La scolarisation d’un enfant identifié comme étant « en soins palliatifs » peut tout à fait questionner. En effet, celle-ci prend sens pour l’enfant et sa famille, mais qu’en est-il pour les autres ? A différents niveaux, l’Education nationale, l’établissement, la classe, les familles participent à la scolarité de l’enfant. Le directeur, le corps enseignant, les enfants de la classe et leurs familles peuvent de fait être sensibilisés à la question de la scolarité de l’enfant malade. Il importe ainsi qu’une libre parole existe autour de ce projet de scolarisation.

L’éclairage de Dr Nadine Cojean, pédiatre coordinateur de l’Equipe Ressource Alsacienne de Soins Palliatifs Pédiatriques (Strasbourg), Nadine Robert, infirmière coordinatrice, et Camille Reichling, psychologue de l’Equipe Ressource Régionale en Soins Palliatifs Pédiatriques de PACA Ouest (Marseille).

Co-construire un projet entre le désir de l’enfant, sa famille et l’école.

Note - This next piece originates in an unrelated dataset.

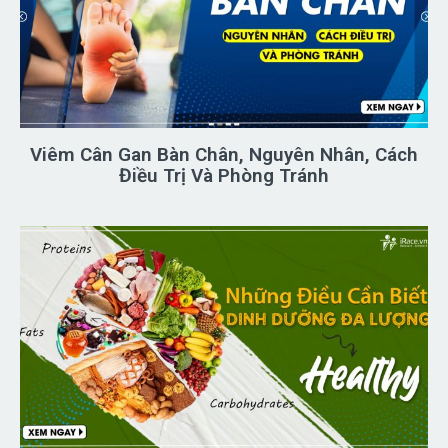
Viêm Cân Gan Bàn Chân, Nguyên Nhân, Cách
Điều Trị Và Phòng Tránh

La situation de chaque enfant étant singulière (son âge, sa pathologie, le possible handicap, son parcours scolaire, sa place dans la fratrie, sa personnalité, son rapport à l’école et aux savoirs, ses relations sociales, amicales et familiales, etc.), chaque projet de scolarisation ou de poursuite de scolarisation demeure unique. La demande de l’enfant, ses besoins, ainsi que ses désirs concernant l’école doivent être au cœur du projet. Il importe également de prendre en considération les interrogations et les craintes des enseignants, et plus largement celles du personnel des établissements scolaires, ainsi que les attentes et autres souhaits de parents. Il s’agit ainsi d’une co-construction de ce projet entre désir de l’enfant, sa famille et l’école.

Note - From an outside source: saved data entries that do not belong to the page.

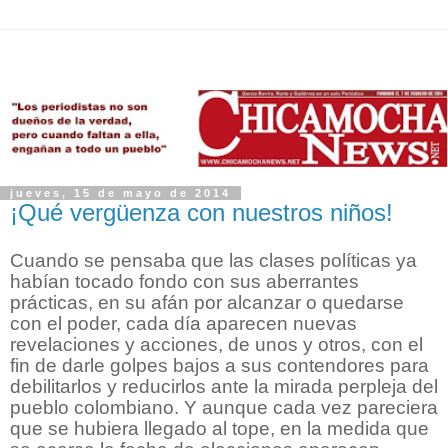
jueves, 15 de mayo de 2014
¡Qué vergüenza con nuestros niños!
Cuando se pensaba que las clases políticas ya
habían tocado fondo con sus aberrantes
prácticas, en su afán por alcanzar o quedarse
con el poder, cada día aparecen nuevas
revelaciones y acciones, de unos y otros, con el
fin de darle golpes bajos a sus contendores para
debilitarlos y reducirlos ante la mirada perpleja del
pueblo colombiano. Y aunque cada vez pareciera
que se hubiera llegado al tope, en la medida que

De la nécessité d’accompagner l’enseignant face à une situation qui peut être éprouvante

L’enseignant qui va accueillir l’enfant dans sa classe doit pouvoir, s’il le souhaite, être accompagné. L’irruption d’une maladie, entraînant un risque vital chez un élève, peut éprouver l’enseignant. Les collègues, la hiérarchie, la médecine scolaire ou l’ERRSPP peuvent être un appui s’il en éprouve le besoin. Il doit également pouvoir obtenir les informations médicales (dans le respect du secret médical) qui lui sont nécessaires pour aménager l’accueil de l’enfant sans le mettre en danger ou perturber la vie de la classe. Une fois en classe, avec l’élève et le reste de la classe, l’enseignant se retrouve le plus souvent seul à gérer l’ensemble. Il est nécessaire de se questionner sur sa posture.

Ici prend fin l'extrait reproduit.